Hello again and welcome back to Drawing the Lines! In this installment, I will be focusing on the work of an artist who inspires me to further explore a range of traditional materials and portraiture: Glenn Arthur.
Glenn Arthur is an artist based in United States that focuses primarily on female portraiture and human figure. Utilizing traditional mediums such as acrylic, marker, ink, watercolor and graphite, his pieces showcase his knowledge of light and shadow and how they fall on the face and body. As someone who also loves to paint people, I’ve looked to Glenn’s work for inspiration on numerous accounts for ideas on how to render my own paintings of people.
I adore Glenn’s ability in rendering the faces on his portrait subjects. With any of the traditional mediums that he uses, he consistently is able to imitate the look of lush and voluminous lashes, perfectly sculpted brows, shimmery washes of eyeshadow and fully filled lips. Even the cheeks and jawlines in his work are contoured and highlighted to bring each model’s visage closer to the viewer. This acrylic painting, for instance, was the piece that led me to Glenn’s Instagram account a few years ago.

Unofficial fanart by Glenn Arthur

What immediately caught my attention about this particular painting was, of course, the way he rendered the face and imitated the look of mascara, eyeshadow, brow pencil, blush and other such cosmetics. The highlight on her lower lashes, tear duct, cheekbones, brow bone, nose and lips bring a sense of three-dimensionalism that pushes the face outwards from the flatness of the board. Outside of the face, the shading and lighting in the subject’s hair, clothing, hand and prop build the sense that the piece is not just a painting, but a reminiscent ode to a model in a vintage photoshoot. As another example, this piece is another one of favorites.
Art by Glenn Arthur

Once again, the face immediately catches the viewer’s attention with the details of cosmetics and the contouring of its features. Laid against the dark, starry background, the figure pops out further from the painting surface and protrudes as the subject. The rendering of the sweater blends into the details of the assortment of eyes, also given the cosmetic swipes, that are both beautiful but give a subtle creepy feeling.

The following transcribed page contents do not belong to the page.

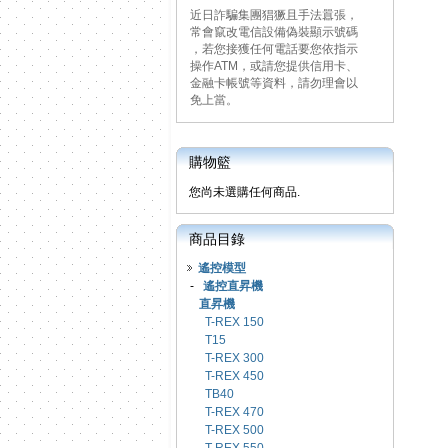
近日詐騙集團猖獗且手法囂張，
常會竄改電信設備偽裝顯示號碼
，若您接獲任何電話要您依指示
操作ATM，或請您提供信用卡、
金融卡帳號等資料，請勿理會以
免上當。
購物籃
您尚未選購任何商品.
商品目錄
遙控模型
-
遙控直昇機
直昇機
T-REX 150
T15
T-REX 300
T-REX 450
TB40
T-REX 470
T-REX 500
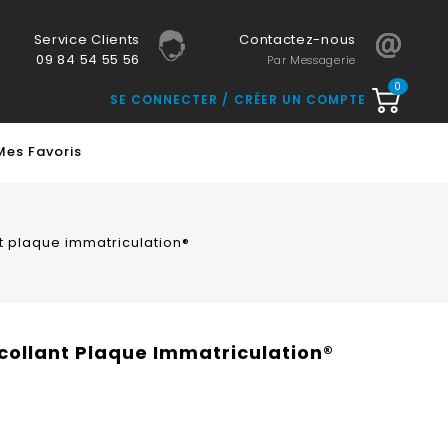
Service Clients
Contactez-nous
09 84 54 55 56
Par Messagerie
0
SE CONNECTER
CRÉER UN COMPTE
Mes Favoris
nt plaque immatriculation®
ocollant Plaque Immatriculation®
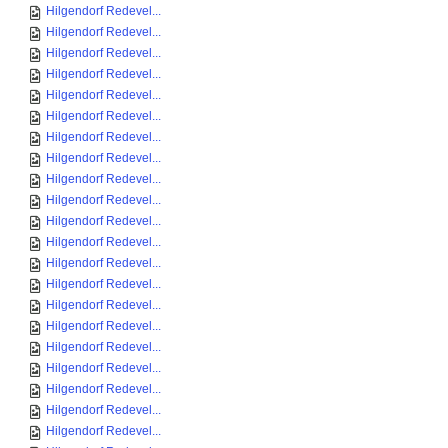
Hilgendorf Redevel...
Hilgendorf Redevel...
Hilgendorf Redevel...
Hilgendorf Redevel...
Hilgendorf Redevel...
Hilgendorf Redevel...
Hilgendorf Redevel...
Hilgendorf Redevel...
Hilgendorf Redevel...
Hilgendorf Redevel...
Hilgendorf Redevel...
Hilgendorf Redevel...
Hilgendorf Redevel...
Hilgendorf Redevel...
Hilgendorf Redevel...
Hilgendorf Redevel...
Hilgendorf Redevel...
Hilgendorf Redevel...
Hilgendorf Redevel...
Hilgendorf Redevel...
Hilgendorf Redevel...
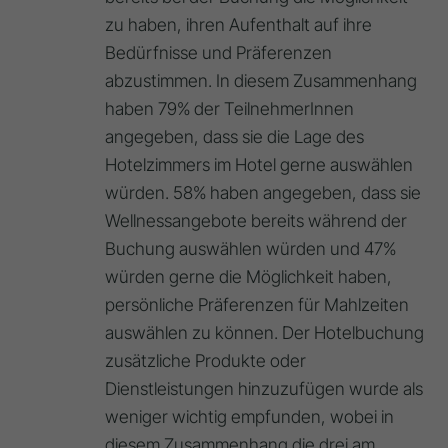
zu haben, ihren Aufenthalt auf ihre
Bedürfnisse und Präferenzen
abzustimmen. In diesem Zusammenhang
haben 79% der TeilnehmerInnen
angegeben, dass sie die Lage des
Hotelzimmers im Hotel gerne auswählen
würden. 58% haben angegeben, dass sie
Wellnessangebote bereits während der
Buchung auswählen würden und 47%
würden gerne die Möglichkeit haben,
persönliche Präferenzen für Mahlzeiten
auswählen zu können. Der Hotelbuchung
zusätzliche Produkte oder
Dienstleistungen hinzuzufügen wurde als
weniger wichtig empfunden, wobei in
diesem Zusammenhang die drei am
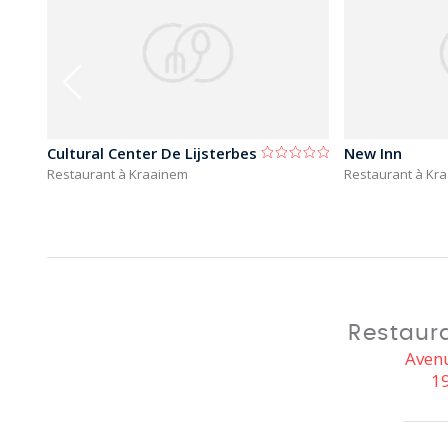
Cultural Center De Lijsterbes
New Inn
Restaurant à Kraainem
Restaurant à Kr
Restaura
Avenu
1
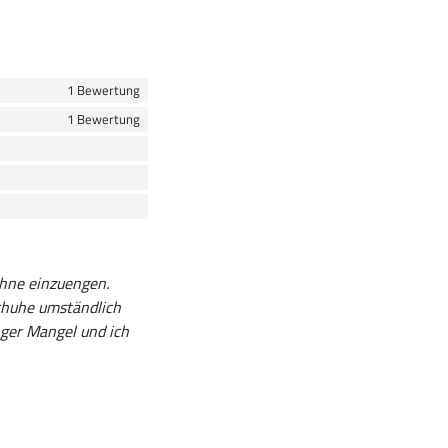
1 Bewertung
1 Bewertung
ohne einzuengen.
Schuhe umständlich
nger Mangel und ich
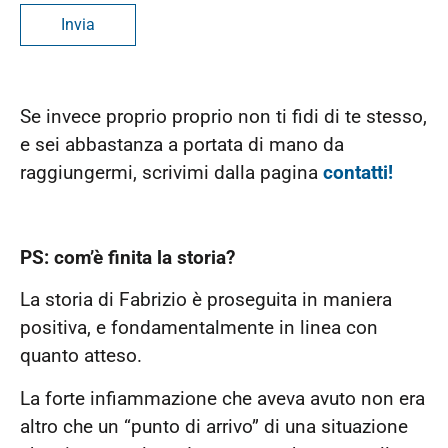
Se invece proprio proprio non ti fidi di te stesso,
e sei abbastanza a portata di mano da
raggiungermi, scrivimi dalla pagina
contatti!
PS: com’è finita la storia?
La storia di Fabrizio è proseguita in maniera
positiva, e fondamentalmente in linea con
quanto atteso.
La forte infiammazione che aveva avuto non era
altro che un “punto di arrivo” di una situazione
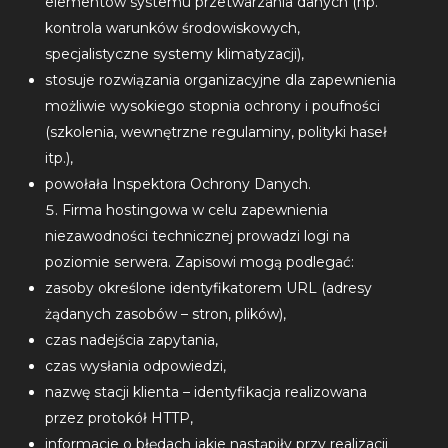
elementów systemu przetwarzania danych (np.
kontrola warunków środowiskowych,
specjalistyczne systemy klimatyzacji),
stosuje rozwiązania organizacyjne dla zapewnienia
możliwie wysokiego stopnia ochrony i poufności
(szkolenia, wewnętrzne regulaminy, polityki haseł
itp.),
powołała Inspektora Ochrony Danych.
Firma hostingowa w celu zapewnienia
niezawodności technicznej prowadzi logi na
poziomie serwera. Zapisowi mogą podlegać:
zasoby określone identyfikatorem URL (adresy
żądanych zasobów – stron, plików),
czas nadejścia zapytania,
czas wysłania odpowiedzi,
nazwę stacji klienta – identyfikacja realizowana
przez protokół HTTP,
informacje o błędach jakie nastąpiły przy realizacji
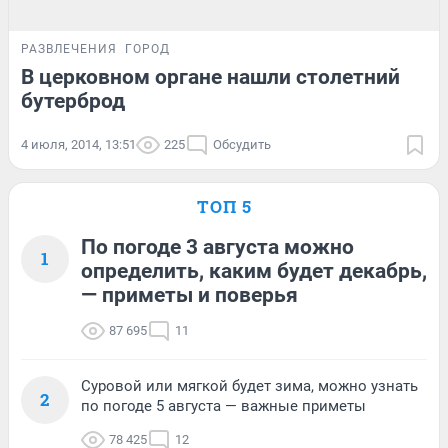
РАЗВЛЕЧЕНИЯ
ГОРОД
В церковном органе нашли столетний
бутерброд
4 июля, 2014, 13:51
225
Обсудить
ТОП 5
По погоде 3 августа можно
1
определить, каким будет декабрь,
— приметы и поверья
87 695
11
Суровой или мягкой будет зима, можно узнать
2
по погоде 5 августа — важные приметы
78 425
12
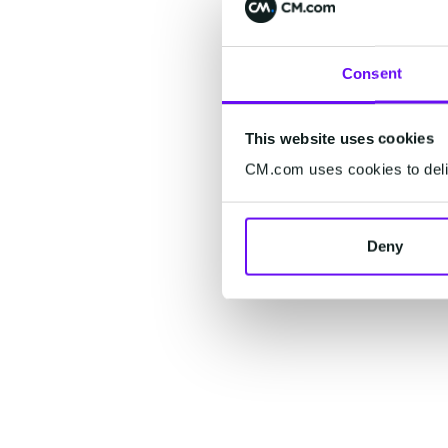
Consent
This website uses cookies
CM.com uses cookies to deliv
Deny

The hair, as wild and tangled as it is depicted, looks perfect; with each wave sculpted and shaded, the locks resemble thick ribbons of crimson that dance and draw attention up and around to the face. The hummingbird, a recurring trademark in Glenn’s work, also provides a cute “distraction” from the otherwise unnatural factor of the eyes.
Here are some more examples of his work:
Artwork by Glenn Arthur

Artwork by Glenn Arthur

Artwork by Glenn Arthur

In addition to his painting style, I love how Glenn’s concept sketches and inks translate into his finished pieces; the clean lines in his preliminary designs always immerse themselves into each completed painting and provide a structure to the brush strokes.
Glenn created an inked version of this particular subject composition. Even in this line work, he still pulls off the effect of cosmetics on the face and the most subtle yet effective highlight on the eyelid. Each ink stroke is clean and crisp, and sets up the “frame” for the piece. Now, when you look at the painted version, the lines have pulled back in some sense but remain visible enough to still hold up the colors and the strokes in the composition; where the boldness of the lines have been lost is the vibrancy of the tones and color palette. This trade off is something I find fascinating in painting, and yet another thing I want to try in my future work.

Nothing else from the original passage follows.